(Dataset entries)
++++++++++++++++++++

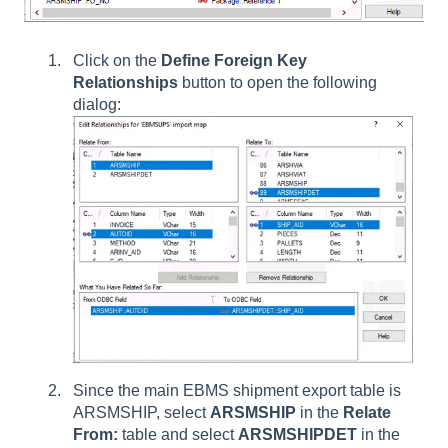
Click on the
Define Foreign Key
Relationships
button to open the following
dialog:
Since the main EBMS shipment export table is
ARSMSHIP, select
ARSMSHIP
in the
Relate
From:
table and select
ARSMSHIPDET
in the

++++++++++++++++++++

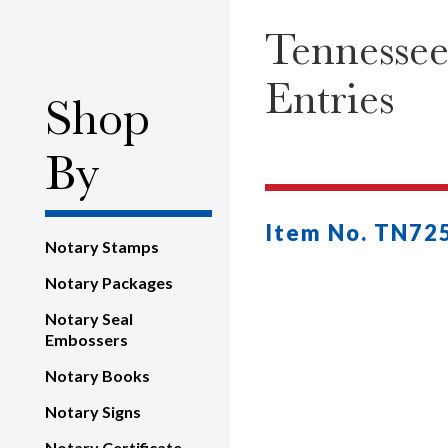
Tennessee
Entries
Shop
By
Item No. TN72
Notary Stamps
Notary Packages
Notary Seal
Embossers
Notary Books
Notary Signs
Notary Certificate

++++++++++++++++++++

Work task: Wherever the line holding "Item No. TN72" falls in the entries above, copy exactly from it through the line holding "Notary Certificate", inclusive, and add nothing.

Result of the exercise:
Item No. TN72
Notary Stamps
Notary Packages
Notary Seal
Embossers
Notary Books
Notary Signs
Notary Certificate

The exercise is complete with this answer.